Providing fine art to collectors, museums, corporations, and the trade since 1977.
Specializing in rare 18th - 20th Century Japanese Woodblock Prints
Notes: AN EARLY STATE WITH A LARGE RED JIZURI CHOP IN THE UPPER LEFT MARGIN. TITLED BY YOSHIDA IN THE LOWER LEFT MARGIN, "Fujiyama - Early Morning".
Brush signed and sealed by the artist.
Yoshida notes in his 1939 book, Japanese Wood-block Printing, that 8 blocks and 54 separate impressions were used to produce this print.
The largest print produced by Yoshida at that time.
Hiroshi Yoshida is known as a Western-style painter and printmaker. Born in Kurume, he lived and worked in Tokyo. He first painted landscapes in oil, but won early fame as a watercolorist. He developed an interest in printmaking in 1920 and self-printed all of his work excepting his first seven prints. His early printwork depicted views of Swiss and American landscapes.
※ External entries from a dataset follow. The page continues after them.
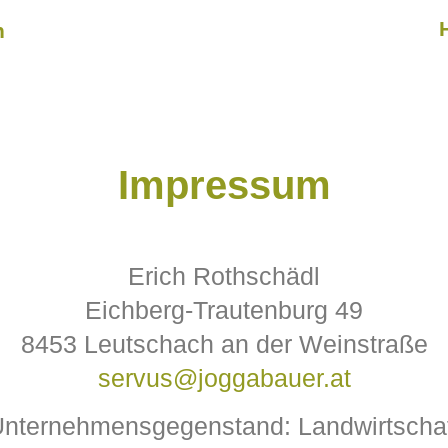
n
Impressum
Erich Rothschädl
Eichberg-Trautenburg 49
8453 Leutschach an der Weinstraße
servus@joggabauer.at
nternehmensgegenstand: Landwirtscha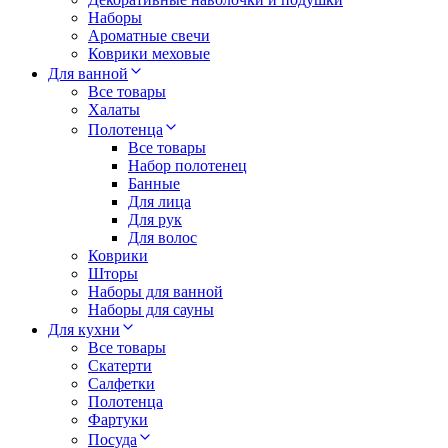
Наборы
Ароматные свечи
Коврики меховые
Для ванной
Все товары
Халаты
Полотенца
Все товары
Набор полотенец
Банные
Для лица
Для рук
Для волос
Коврики
Шторы
Наборы для ванной
Наборы для сауны
Для кухни
Все товары
Скатерти
Салфетки
Полотенца
Фартуки
Посуда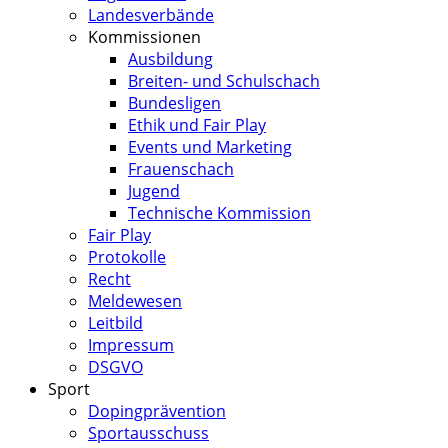
Landesverbände
Kommissionen
Ausbildung
Breiten- und Schulschach
Bundesligen
Ethik und Fair Play
Events und Marketing
Frauenschach
Jugend
Technische Kommission
Fair Play
Protokolle
Recht
Meldewesen
Leitbild
Impressum
DSGVO
Sport
Dopingprävention
Sportausschuss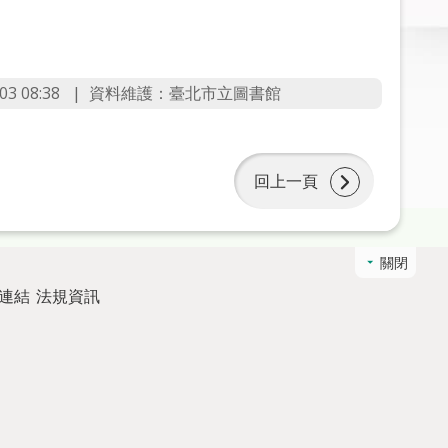
3 08:38
資料維護：臺北市立圖書館
回上一頁
關閉
連結
法規資訊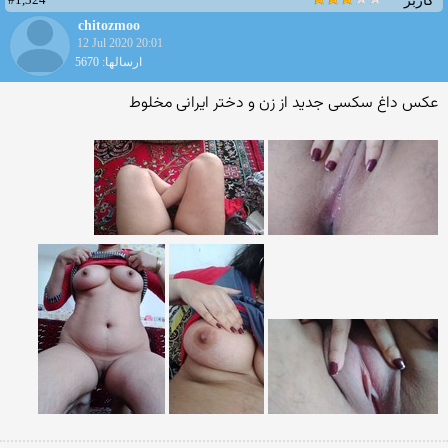
کاربر
chitozmoo
12 Jul 2020 20:01
ارسالها: 5670
عکس داغ سکسی جدید از زن و دختر ایرانی مخلوط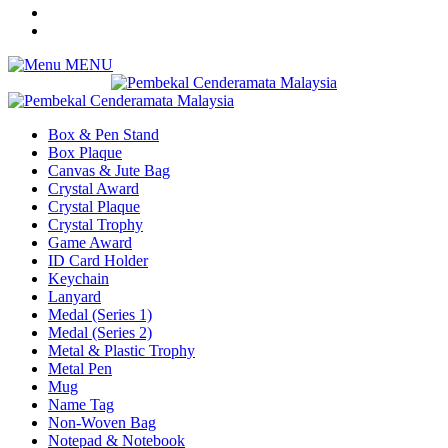
MENU
Box & Pen Stand
Box Plaque
Canvas & Jute Bag
Crystal Award
Crystal Plaque
Crystal Trophy
Game Award
ID Card Holder
Keychain
Lanyard
Medal (Series 1)
Medal (Series 2)
Metal & Plastic Trophy
Metal Pen
Mug
Name Tag
Non-Woven Bag
Notepad & Notebook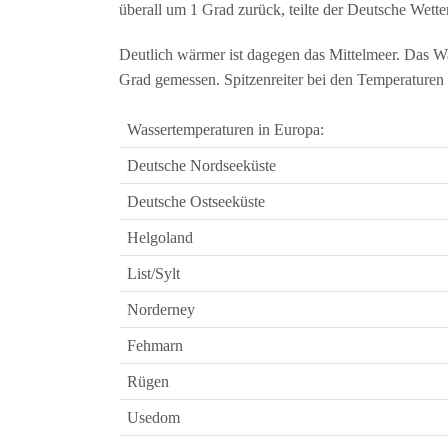
überall um 1 Grad zurück, teilte der Deutsche Wett
Deutlich wärmer ist dagegen das Mittelmeer. Das W
Grad gemessen. Spitzenreiter bei den Temperaturen 
Wassertemperaturen in Europa:
Deutsche Nordseeküste
Deutsche Ostseeküste
Helgoland
List/Sylt
Norderney
Fehmarn
Rügen
Usedom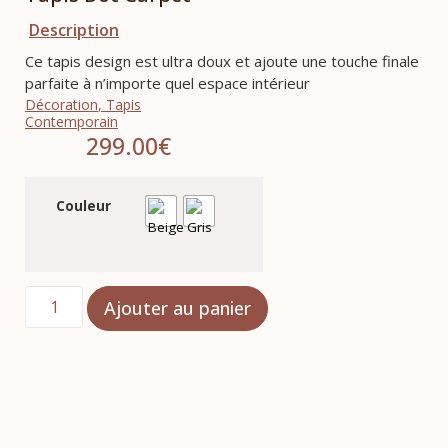
Description
Ce tapis design est ultra doux et ajoute une touche finale
parfaite à n’importe quel espace intérieur
Décoration
,
Tapis
Contemporain
299.00
€
Couleur
Ajouter au panier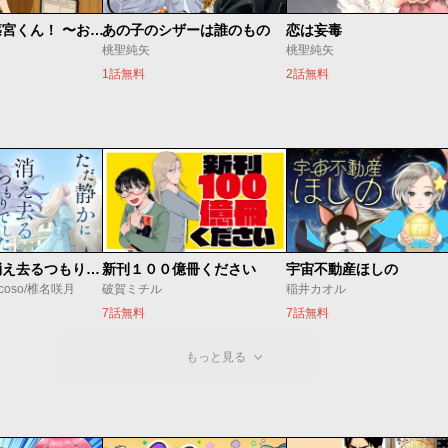
慎みなさい篠宮くん！ 〜お義父さんとは呼ばせない〜
あの子のシザーは誰のもの
恋は妄毒
桃聖純矢
桃聖純矢
1話無料
2話無料
ただ静かに消え去るつもりでした
新刊１００億冊ください
宇宙不動産ほしの
coso/椎名咲月
破賀ミチル
稲井カオル
7話無料
7話無料
もっと見る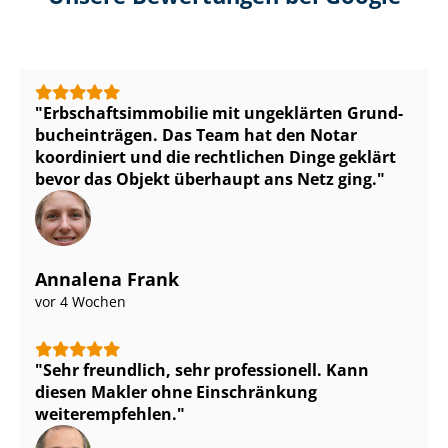
Erb­schafts­im­mo­bi­lie mit ungeklärten Grund­
buch­ein­trä­gen. Das Team hat den Notar
koordiniert und die rechtlichen Dinge geklärt
bevor das Objekt überhaupt ans Netz ging.
Annalena Frank
vor 4 Wochen
Sehr freundlich, sehr professionell. Kann
diesen Makler ohne Einschränkung
weiterempfehlen.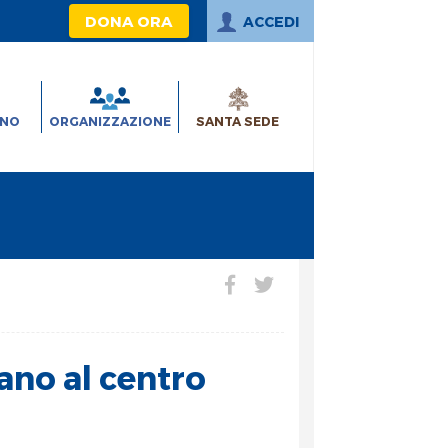
DONA ORA
ACCEDI
INO
ORGANIZZAZIONE
SANTA SEDE
iano al centro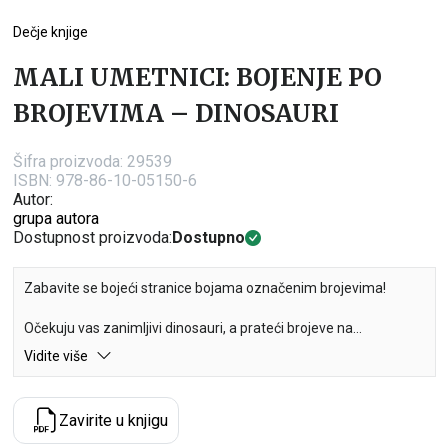
Dečje knjige
MALI UMETNICI: BOJENJE PO
BROJEVIMA – DINOSAURI
Šifra proizvoda:
29539
ISBN: 978-86-10-05150-6
Autor:
grupa autora
Dostupnost proizvoda:
Dostupno
Zabavite se bojeći stranice bojama označenim brojevima!
Očekuju vas zanimljivi dinosauri, a prateći brojeve na
označenim mestima stvorićete prava mala remek-dela!
Vidite više
Zavirite u knjigu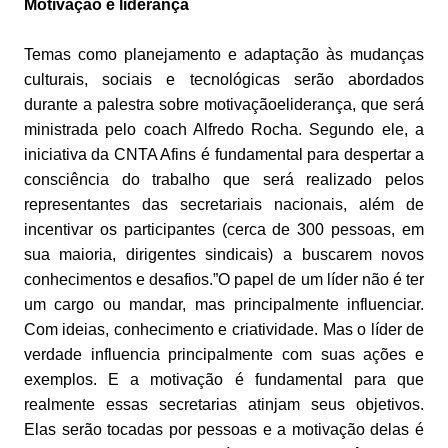
Motivação e liderança
Temas como planejamento e adaptação às mudanças
culturais, sociais e tecnológicas serão abordados
durante a palestra sobre motivaçãoeliderança, que será
ministrada pelo coach Alfredo Rocha. Segundo ele, a
iniciativa da CNTA Afins é fundamental para despertar a
consciência do trabalho que será realizado pelos
representantes das secretariais nacionais, além de
incentivar os participantes (cerca de 300 pessoas, em
sua maioria, dirigentes sindicais) a buscarem novos
conhecimentos e desafios.”O papel de um líder não é ter
um cargo ou mandar, mas principalmente influenciar.
Com ideias, conhecimento e criatividade. Mas o líder de
verdade influencia principalmente com suas ações e
exemplos. E a motivação é fundamental para que
realmente essas secretarias atinjam seus objetivos.
Elas serão tocadas por pessoas e a motivação delas é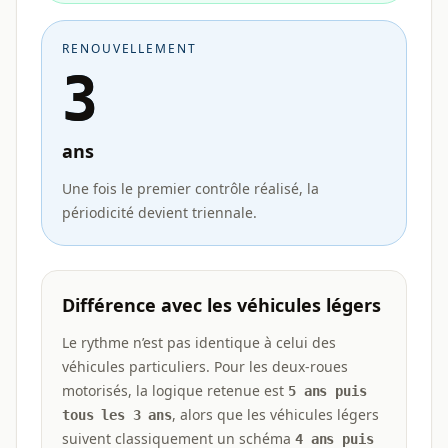
RENOUVELLEMENT
3
ans
Une fois le premier contrôle réalisé, la
périodicité devient triennale.
Différence avec les véhicules légers
Le rythme n’est pas identique à celui des
véhicules particuliers. Pour les deux-roues
motorisés, la logique retenue est
5 ans puis
, alors que les véhicules légers
tous les 3 ans
suivent classiquement un schéma
4 ans puis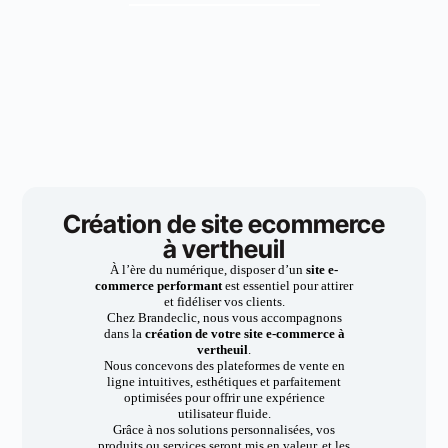
Création de site ecommerce
à vertheuil
À l’ère du numérique, disposer d’un
site e-
commerce performant
est essentiel pour attirer
et fidéliser vos clients.
Chez Brandeclic, nous vous accompagnons
dans la
création de votre site e-commerce à
vertheuil
.
Nous concevons des plateformes de vente en
ligne intuitives, esthétiques et parfaitement
optimisées pour offrir une expérience
utilisateur fluide.
Grâce à nos solutions personnalisées, vos
produits ou services seront mis en valeur, et les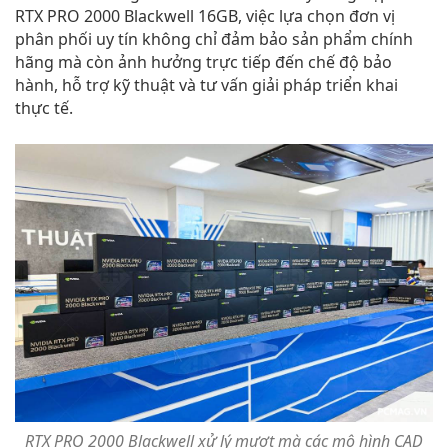
RTX PRO 2000 Blackwell 16GB, việc lựa chọn đơn vị
phân phối uy tín không chỉ đảm bảo sản phẩm chính
hãng mà còn ảnh hưởng trực tiếp đến chế độ bảo
hành, hỗ trợ kỹ thuật và tư vấn giải pháp triển khai
thực tế.
RTX PRO 2000 Blackwell xử lý mượt mà các mô hình CAD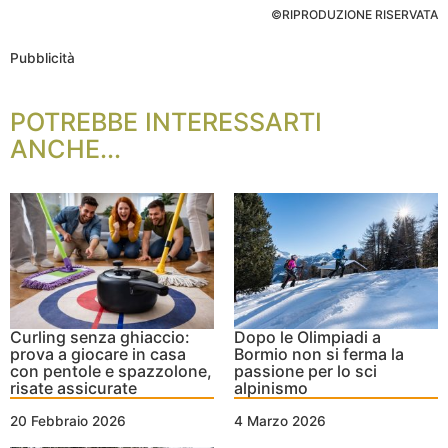
©RIPRODUZIONE RISERVATA
Pubblicità
POTREBBE INTERESSARTI
ANCHE...
Curling senza ghiaccio:
Dopo le Olimpiadi a
prova a giocare in casa
Bormio non si ferma la
con pentole e spazzolone,
passione per lo sci
risate assicurate
alpinismo
20 Febbraio 2026
4 Marzo 2026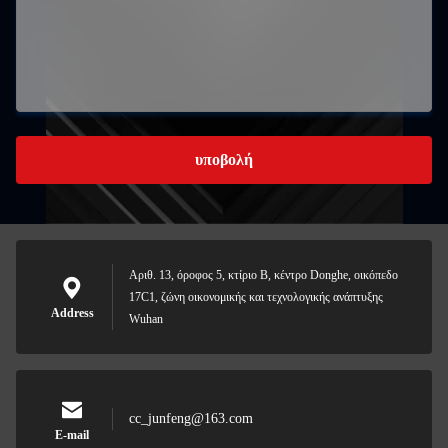
υποβολή
Αριθ. 13, όροφος 5, κτίριο Β, κέντρο Donghe, οικόπεδο
17C1, ζώνη οικονομικής και τεχνολογικής ανάπτυξης
Address
Wuhan
cc_junfeng@163.com
E-mail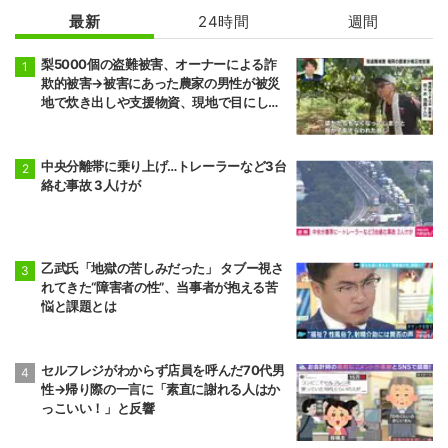
最新
24時間
週間
梨5000個の盗難被害、オーナーによる詐
欺的被害→被害にあった農家の男性が被災
地で炊き出しや支援物資、現地で目にし
た“助け合いの輪”
中央分離帯に乗り上げ…トレーラーなど3台
絡む事故 3人けが
乙武氏「地獄の苦しみだった」 タブー視さ
れてきた“障害者の性”、当事者が抱える苦
悩と課題とは
セルフレジがわからず店員を呼んだ70代男
性→帰り際の一言に「素直に謝れる人はか
っこいい！」と反響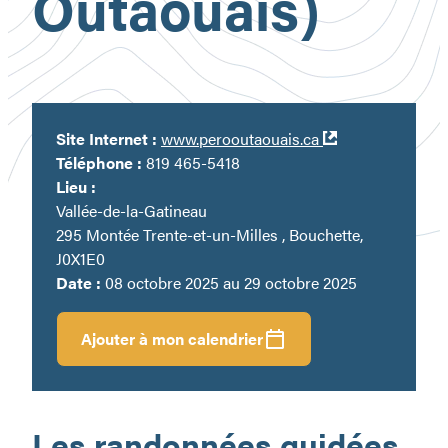
Outaouais)
Ouvre
Site Internet :
www.perooutaouais.ca
dans
Téléphone :
819 465-5418
une
Lieu :
nouvelle
Vallée-de-la-Gatineau
fenêtre
295 Montée Trente-et-un-Milles , Bouchette,
J0X1E0
Date :
08 octobre 2025 au 29 octobre 2025
Ajouter à mon calendrier
Les randonnées guidées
Fond of traveling, Yoshida was also an avid alpinist, with mountains and water figuring prominently in his works. A significant contributor to and organizer of important exhibitions at the Toledo Museum of Art, Yoshida's work was well represented, with 113 prints in the 1930 show and 66 prints in 1936. A romantic realist, Yoshida's style resembles that of an English 19th Century watercolorist applied to Japanese themes.
He traveled to America in 1899. Hiroshi Yoshida is noted for the subtle colors and naturalistic atmosphere. His works won numerous prizes in Japan and in the world, gaining strong Western influences during his travels. He later established the Japan Alpine Artist Association.